The challenge: keeping the taps running and water bills affordable

This post is written by Alex Townsend, economic advisor, Adaptation, Committee on Climate Change. It first appeared on the CCC blog.

Green Alliance launched a report on Wednesday 12 February to promote greater water efficiency as a way to reduce water bills, particularly the benefits for low income households. Water bills are set to fall slightly in the next five years.  Over a longer time period, climate change and population growth will put upwards pressure on bills if appropriate action is not taken.

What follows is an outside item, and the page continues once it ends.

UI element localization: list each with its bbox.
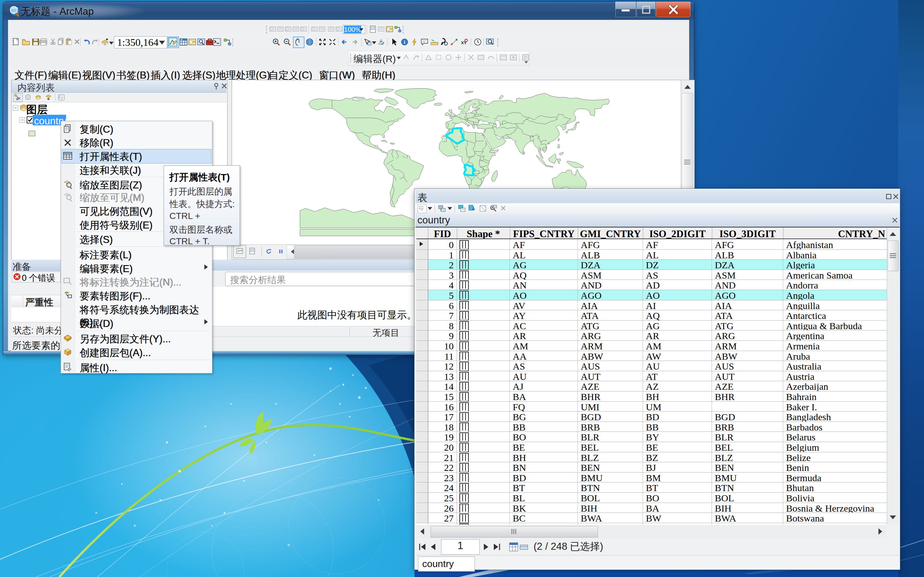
svg-text:XY: XY (461, 40, 467, 45)
svg-text:i: i (404, 39, 405, 45)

Managing water demand, and adopting more flexible approaches to improving resilience, will help maintain affordable bills and secure water supplies over a longer period.

Better regulation
Important and positive changes have been made to the water industry by the regulator, Ofwat.  These should help reduce the potential for rising bills by allowing water companies more flexibility in how services are provided.  As part of the latest five-yearly price review (PR14), Ofwat has changed the system of penalties and rewards so that water companies are encouraged to deliver important outcomes to customers for least cost.  Previously Ofwat tried to make sure certain agreed projects and outputs were delivered, even if companies found better and cheaper ways to meet customers’ needs.

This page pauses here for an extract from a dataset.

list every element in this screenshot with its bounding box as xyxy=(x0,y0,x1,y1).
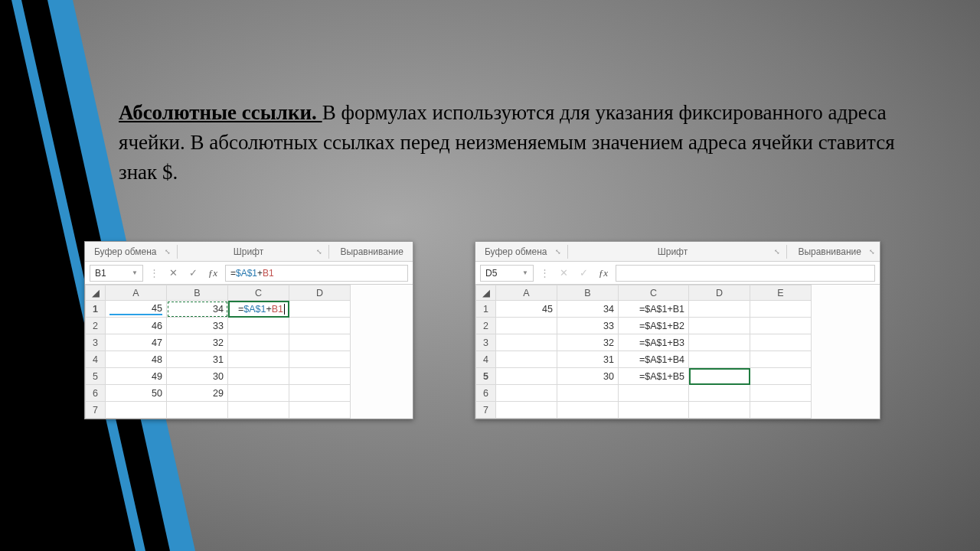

The new regulatory system also removes the bias towards investing in big capital projects, treating operational (ongoing) and capital investment on a more even basis.  This should further encourage creative thinking, and solutions that deliver a range of outcomes and benefits.  For example, previously if a sewer was under capacity and causing flooding a water company might favour a capital-intensive solution such as installing bigger pipes.  Now water companies have greater flexibility to, for example, introduce Sustainable Drainage Systems (SuDS) to slow down and reduce the amount of rainwater entering the sewer network.  SuDS involving natural features, such as ponds and swales, also improve water and air quality, and counter the urban heat island effect.  As a result we will hopefully see more water company investment in SuDS and other, less capital intensive, solutions as companies seek to meet their commitment to reduce the number of properties flooded by wastewater from sewers by a third by 2020.

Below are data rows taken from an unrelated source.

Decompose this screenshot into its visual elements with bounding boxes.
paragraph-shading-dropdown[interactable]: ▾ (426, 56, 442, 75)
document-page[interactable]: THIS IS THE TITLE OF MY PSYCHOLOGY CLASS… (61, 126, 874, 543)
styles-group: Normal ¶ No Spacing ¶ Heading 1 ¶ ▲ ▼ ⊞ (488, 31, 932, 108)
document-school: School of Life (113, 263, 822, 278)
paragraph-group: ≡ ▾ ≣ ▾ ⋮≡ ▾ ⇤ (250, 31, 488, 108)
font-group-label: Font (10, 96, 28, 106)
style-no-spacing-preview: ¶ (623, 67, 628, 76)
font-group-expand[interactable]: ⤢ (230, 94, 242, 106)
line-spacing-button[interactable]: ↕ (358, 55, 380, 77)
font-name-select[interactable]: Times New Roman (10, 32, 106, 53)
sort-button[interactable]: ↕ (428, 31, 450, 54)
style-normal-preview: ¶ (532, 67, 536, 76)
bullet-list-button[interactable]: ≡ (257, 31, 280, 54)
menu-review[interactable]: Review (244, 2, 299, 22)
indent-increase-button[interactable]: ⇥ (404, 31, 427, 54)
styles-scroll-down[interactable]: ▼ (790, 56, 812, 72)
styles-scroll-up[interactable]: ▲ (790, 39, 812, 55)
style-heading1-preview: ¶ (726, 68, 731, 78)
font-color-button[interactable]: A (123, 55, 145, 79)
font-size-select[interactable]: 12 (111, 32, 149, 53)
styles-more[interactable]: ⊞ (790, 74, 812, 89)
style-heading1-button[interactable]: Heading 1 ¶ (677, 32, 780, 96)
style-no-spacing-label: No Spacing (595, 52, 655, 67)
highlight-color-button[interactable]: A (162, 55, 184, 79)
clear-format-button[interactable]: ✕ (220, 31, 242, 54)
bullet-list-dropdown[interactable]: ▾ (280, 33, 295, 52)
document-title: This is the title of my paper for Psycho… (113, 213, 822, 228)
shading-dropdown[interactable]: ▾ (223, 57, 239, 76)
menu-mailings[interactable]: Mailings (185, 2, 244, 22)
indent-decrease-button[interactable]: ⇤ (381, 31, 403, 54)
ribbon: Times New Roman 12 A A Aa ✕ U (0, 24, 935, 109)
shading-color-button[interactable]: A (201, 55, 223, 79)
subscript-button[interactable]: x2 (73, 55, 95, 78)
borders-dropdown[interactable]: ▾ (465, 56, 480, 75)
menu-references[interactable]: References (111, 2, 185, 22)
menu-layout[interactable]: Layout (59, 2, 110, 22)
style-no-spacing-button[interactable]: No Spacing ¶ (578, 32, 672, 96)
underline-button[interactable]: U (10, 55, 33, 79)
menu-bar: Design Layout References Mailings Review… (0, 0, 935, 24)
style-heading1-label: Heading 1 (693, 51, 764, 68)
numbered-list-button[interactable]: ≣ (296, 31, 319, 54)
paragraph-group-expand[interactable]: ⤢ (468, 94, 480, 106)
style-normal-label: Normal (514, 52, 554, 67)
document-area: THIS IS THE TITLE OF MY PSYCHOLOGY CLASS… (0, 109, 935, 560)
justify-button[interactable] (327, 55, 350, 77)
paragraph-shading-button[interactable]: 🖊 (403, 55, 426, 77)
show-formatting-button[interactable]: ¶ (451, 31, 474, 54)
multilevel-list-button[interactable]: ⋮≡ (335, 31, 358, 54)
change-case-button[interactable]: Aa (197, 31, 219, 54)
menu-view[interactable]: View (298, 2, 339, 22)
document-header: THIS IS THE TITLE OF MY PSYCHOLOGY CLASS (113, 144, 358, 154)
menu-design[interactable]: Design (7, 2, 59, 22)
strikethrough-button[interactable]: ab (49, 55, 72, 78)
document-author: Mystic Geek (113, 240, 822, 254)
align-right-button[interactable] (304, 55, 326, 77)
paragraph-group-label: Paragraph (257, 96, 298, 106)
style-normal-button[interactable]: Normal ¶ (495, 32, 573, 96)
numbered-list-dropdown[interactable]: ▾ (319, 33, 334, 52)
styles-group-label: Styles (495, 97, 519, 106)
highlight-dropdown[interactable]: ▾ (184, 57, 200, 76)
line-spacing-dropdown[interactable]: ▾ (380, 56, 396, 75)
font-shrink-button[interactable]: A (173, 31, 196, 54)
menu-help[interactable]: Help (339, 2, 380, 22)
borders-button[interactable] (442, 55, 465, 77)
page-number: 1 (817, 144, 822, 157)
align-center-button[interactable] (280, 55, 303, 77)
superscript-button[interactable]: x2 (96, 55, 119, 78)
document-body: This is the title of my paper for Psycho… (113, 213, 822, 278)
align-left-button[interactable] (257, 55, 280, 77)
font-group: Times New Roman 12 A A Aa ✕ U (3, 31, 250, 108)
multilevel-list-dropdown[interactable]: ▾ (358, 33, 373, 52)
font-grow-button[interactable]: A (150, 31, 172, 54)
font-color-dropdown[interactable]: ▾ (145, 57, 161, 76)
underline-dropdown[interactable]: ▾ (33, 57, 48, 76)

Positive signs on demand management
There are also some positive signs on demand management that have emerged from the water industry as part of the price review process:

  • Consumption per person has fallen from a high of 155 litres per person per day (l/p/d) in 2003-04 to around 140 l/p/d. In PR14, 13 of 18 companies have made commitments to reduce consumption per person through water efficiency programmes. In total, this will save 215 million litres per day by 2020, roughly equivalent to a fall of 4 l/p/d.
  • The number of customers with water meters is increasing at a rate of 2% per year. By 2020 around 61% of households are projected to have a water meter. Metering will ensure households pay a price for water that reflects the amount that they use.
  • Leakage losses from pipes have remained relatively stable at around a fifth of total public water supply. Companies have made modest commitments to reduce leakage by 158 million litres per day by 2020, equivalent to a 5% fall relative to current levels of leakage. This represents an increase in ambition relative to commitments made in the previous price review.
  • All but two companies have committed to not increase abstraction over the next five years. Less abstraction means less damage to freshwater habitats. Currently, around 13% of rivers are thought to be failing to meet good ecological status under the Water Framework Directive due to pressures from over-abstraction.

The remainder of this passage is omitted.